South Korea’s Hanwha Group is giving some bees a helping hand; creating an ideal home for them with the assistance of solar power.
May 20 was World Bee Day. If you didn’t know that, shame on you1! Bees are incredibly important insects that pollinate plants, including many important food crops. While honeybees aren’t the only pollinators, they are responsible for around one third of crop pollination.
Beyond pollination, there’s the sweet, sweet honey bees produce not only used as a food, but also medicine. Then there’s beeswax, royal jelly – and the list goes on.
Given how vital honey bees are, we’ve given them a pretty rough time through pesticides and the impacts of climate change.
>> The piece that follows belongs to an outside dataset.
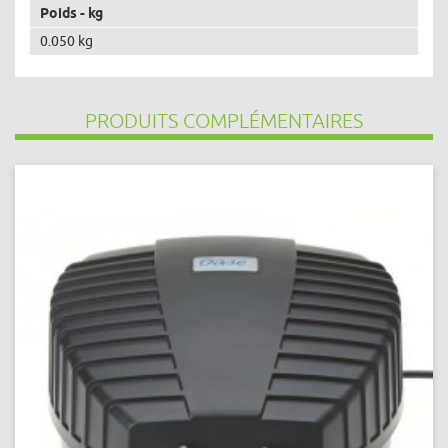
Poids - kg
0.050 kg
PRODUITS COMPLÉMENTAIRES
Bees and many other pollinators are in decline and that spells trouble not just for these insects, but flora that depend upon them for proliferation – and that impacts on other insects and animals; including us.
To provide some local bees a bit of support, Hanwha Group recently installed a couple of “Solar Beehives” at Korea National University of Agriculture and Fisheries (KNUAF) in Jeonju as part of a pilot program. According to the company, around 40,000 bees living in the structures will help pollinate the fruit trees on campus and wild flora nearby.
Powered by solar panels atop the hives, the internal environment of the hives – temperature, humidity, water and food – is monitored and controlled to maintain a safe habitat for bees. A very clever feature of this setup helps protect the hive against one of the honey bees’ enemies – hornets. The presence of hornets is detected by measuring and analysing ambient sound. When detected, the entrance of the beehive will narrow into a passage too small for the hornets to pass through, but big enough for bees to gain entry.
“The Solar Beehive will effectively increase the bee population and preserve the species, as it can monitor the growth of the bees in real time and detect diseases and pests immediately,” said KNUAF’s Professor Hye-Kyung Kim.
The high-tech hives will also collect bee activity data to contribute to studies on conservation.
Who Is Hanwha Group?
Hanwha Group is huge. Founded in 1952 as Korea Explosives Co., the group has expanded into a bunch of areas well outside of things that go bang – including solar power (and soon, EV charging).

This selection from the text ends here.